Parts of this article are taken directly from an article of the same name published by Allen Frances, M.D. Dr. Frances is the author of Saving Normal and a professor emeritus of Duke University School of Medicine’s department of psychiatry.  He was also the chair of the Diagnostic and Statistical Manual of Mental Disorders-IV task force.

It is a topic so important and so relevant that I wanted to share it with as many people as possible. Childhood touches all of us in some way. Whether you have children of your own or have nieces, nephews or cousins, everyone knows a child. There are many who work with children in some way, shape or form. This article eloquently describes the phenomenon of overdiagnosing and turning childhood behavior into a disease.

From my background and standpoint, I see children diagnosed all the time who are behaving in predictable and normal ways given their circumstances. Bad or disruptive behavior in relation to inconsistent discipline, anxiety and attention problems in response to family upheaval and depression due to the same. Choosing to medicate these and label the child with a disorder follows them the rest of their lives, especially if that label indicates mental illness. The child who believes he or she is mentally ill feels differently about themselves than the child who is told they are having a normal reaction to what is going on in their lives and that it can be worked on.

Dr.

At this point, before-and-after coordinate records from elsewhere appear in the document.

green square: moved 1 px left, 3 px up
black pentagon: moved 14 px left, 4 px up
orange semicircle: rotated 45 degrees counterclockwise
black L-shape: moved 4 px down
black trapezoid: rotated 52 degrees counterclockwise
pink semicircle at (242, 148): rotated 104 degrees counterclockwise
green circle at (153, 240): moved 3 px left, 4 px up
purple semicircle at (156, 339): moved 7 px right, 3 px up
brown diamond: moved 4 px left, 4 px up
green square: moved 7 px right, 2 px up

Frances starts by saying:

” Unless we soon come to our senses, the United States may indeed become a dystopia of overdiagnosed mental illness, starting with early childhood.  Already one in five adults takes psychotropic medication on a daily basis; one in four of us has qualified for a psychiatric diagnosis in the last year; and half of us will have been diagnosed with a mental disorder at some point in our lifetime.”

“The statistics for children and teenagers are even more alarming: A recent study found that by age 21, 81 percent of American kids could be labeled with a mental disorder-if they are evaluated often enough and with sufficient diagnostic ardor.”

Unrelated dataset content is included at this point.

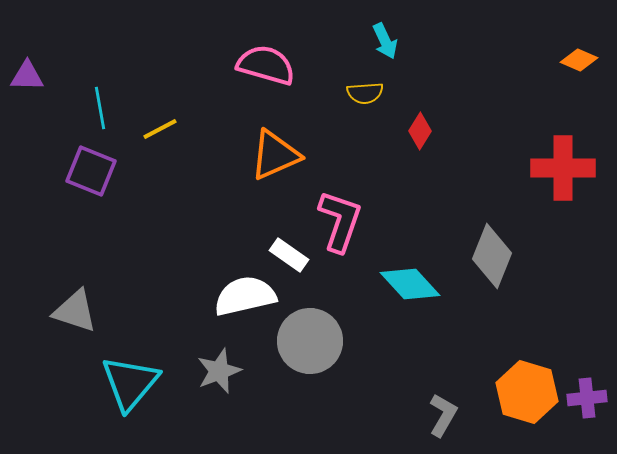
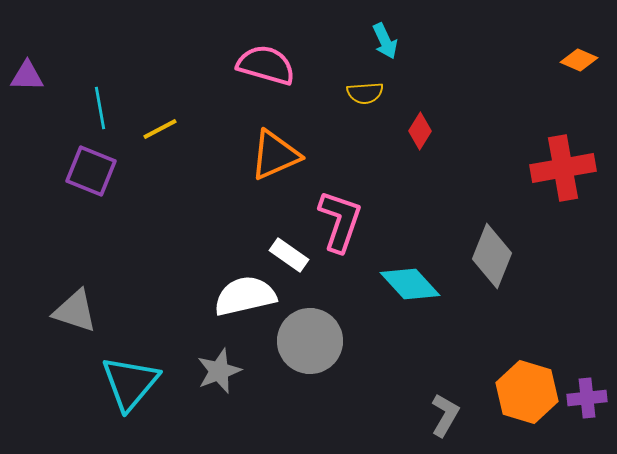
red cross: rotated 10 degrees counterclockwise
gray L-shape: moved 2 px right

In the past 20 years, the rate of attention deficit hyperactivity disorder (ADHD) diagnoses has tripled-11 percent of all kids in this country now have a diagnosis of ADHD and 6 percent are on daily medication for it. This is particularly extreme among teenage boys-one in five diagnosed, one in 10 medicated. Diagnoses of developmental disorders and childhood bipolar disorder have increased 40-fold over the same time period.

Dr. Frances states that we are turning childhood into a disease.

He attributes it to “wild and unwarranted diagnoses of normal childhood behavior”. He quotes a study conducted of 1 million Canadian children where the best predictor of an eventual diagnosis of ADHD was a child’s birthday-the youngest boy in the class was almost twice as likely as the oldest to be diagnosed. What boils down to perfectly normal or appropriate developmental immaturity is being labeled as a mental disorder and treated with unnecessary, expensive and potentially harmful pills.

The short-term side effects of ADHD medication can include anxiety, insomnia, reduced appetite, weight loss, stunted growth and increased blood pressure. But no one really knows the long-term impact on development of these medications. The medications for mood disorders such as bipolar disorder also come with the potential for heavy side effects including breast development in boys, lethargy, interfering with learning and weight gain.

ADHD can be a helpful diagnosis when made carefully, for the 3 percent of children whose impairment-abnormal levels of hyperactivity, impulsivity, and difficulty focusing attention is significant enough to require treatment. ADHD can be a harmful diagnosis, however, when applied carelessly to normal active kids who will likely fare better if left alone and taught appropriate self-regulation. I would also like to take this a step further and also apply it to those children suffering from emotional difficulties due to circumstances beyond their control.

Dr. Frances further attributes the problem to the drug industry, stating that the “pharmaceutical industry has played a role in this epidemic. In 1997, its lobbying brought it permission to advertise directly to consumers, a practice allowed only in the United States and New Zealand.”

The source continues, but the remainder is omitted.